The Support Magistrate summarily dismissed the petition on the ground that, "as a matter of law" and "public policy," the petitioner should not be permitted to maintain a paternity proceeding under circumstances in which, having been married at the time of the child's conception and birth, her husband was the child's presumptive father. The petitioner objected to this order, both insofar as the Support Magistrate determined the matter before it, rather than transferring the case to a Family Court Judge, as requested, and insofar as it dismissed her petition as a matter of law based upon the presumption of legitimacy. In the order appealed from, the Family Court denied the objections on the ground that "a petition to have a man other than Petitioner's husband be declared the father of the Subject Child is, at best, premature" because "there has been no application by any party to vacate the paternity of Charles [S]." We reverse.

Since David H. has challenged his alleged paternity of the subject child, inter alia, on the ground of the doctrine of equitable estoppel, the matter should not have been determined by the Support Magistrate but, rather, transferred to a Family Court Judge (see Family Ct Act § 439[a]).

In addition, a "child born during marriage is presumed to be the biological product of the marriage and this presumption has been described as one of the strongest and most persuasive known to the law" (Matter of Barbara S. v Michael I., 24 AD3d 451, 452 [internal quotation marks omitted]; see Matter of Findlay, 253 NY 1, 7; Matter of Walker v Covington, 287 AD2d 572; Murtagh v Murtagh, 217 AD2d 538, 539; David L. v Cindy Pearl L., 208 AD2d 502, 503). However, the notion that the presumption of legitimacy is conclusive, such that a "court would not listen to evidence casting doubt on [the] paternity" of a married woman's husband, was rejected long ago, as recognized by the Court of Appeals in Matter of Findlay (253 NY at 7). Rather, the presumption "may be rebutted by clear and convincing evidence excluding the husband as the father or otherwise tending to disprove legitimacy" (Matter of Barbara S. v Michael I., 24 AD3d at 452; see Matter of Findlay, 253 NY at 7; Matter of Walker v Covington, 287 AD2d at 572; Murtagh v Murtagh, 217 AD2d at 539). Thus, the Support Magistrate erred in summarily determining that the petitioner could not, as a matter of law, prosecute a paternity action where the child presumptively had a father, i.e., the petitioner's husband.

Moreover, the Family Court erred in determining that the petition was premature because no application was made to "vacate" the paternity of Charles S. Charles S. has never acknowledged his paternity of the subject child (see Family Ct Act § 516-a; Matter of Miskiewicz v Griffin, 41 AD3d 853), and neither he nor the petitioner ever conceded, in any other manner, that he is the subject child's father.
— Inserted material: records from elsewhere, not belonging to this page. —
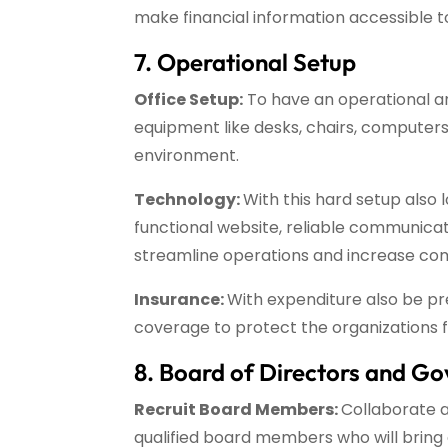
make financial information accessible to
7. Operational Setup
Office Setup:
To have an operational and
equipment like desks, chairs, computers,
environment.
Technology:
With this hard setup also 
functional website, reliable communica
streamline operations and increase co
Insurance:
With expenditure also be p
coverage to protect the organizations fro
8. Board of Directors and G
Recruit Board Members:
Collaborate 
qualified board members who will bring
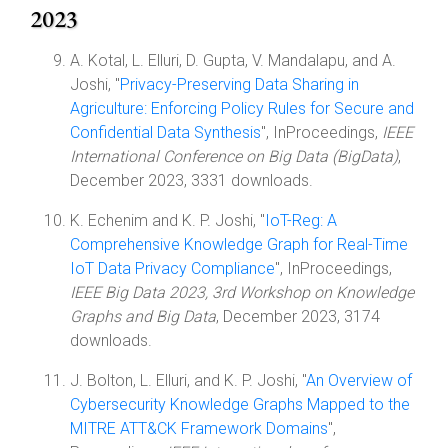
2023
A. Kotal, L. Elluri, D. Gupta, V. Mandalapu, and A.
Joshi, "
Privacy-Preserving Data Sharing in
Agriculture: Enforcing Policy Rules for Secure and
Confidential Data Synthesis
", InProceedings,
IEEE
International Conference on Big Data (BigData)
,
December 2023, 3331 downloads.
K. Echenim and K. P. Joshi, "
IoT-Reg: A
Comprehensive Knowledge Graph for Real-Time
IoT Data Privacy Compliance
", InProceedings,
IEEE Big Data 2023, 3rd Workshop on Knowledge
Graphs and Big Data
, December 2023, 3174
downloads.
J. Bolton, L. Elluri, and K. P. Joshi, "
An Overview of
Cybersecurity Knowledge Graphs Mapped to the
MITRE ATT&CK Framework Domains
",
Accordingly, the issues raised by the petitioner were properly before the Family Court in this paternity proceeding, and were ripe for review (see Matter of Vilma J. v William L., 151 AD2d 758). The Family Court, therefore, should have granted the petitioner's objections to the Support Magistrate's order.

PRUDENTI, P.J., FISHER, MILLER and LOTT, JJ., concur.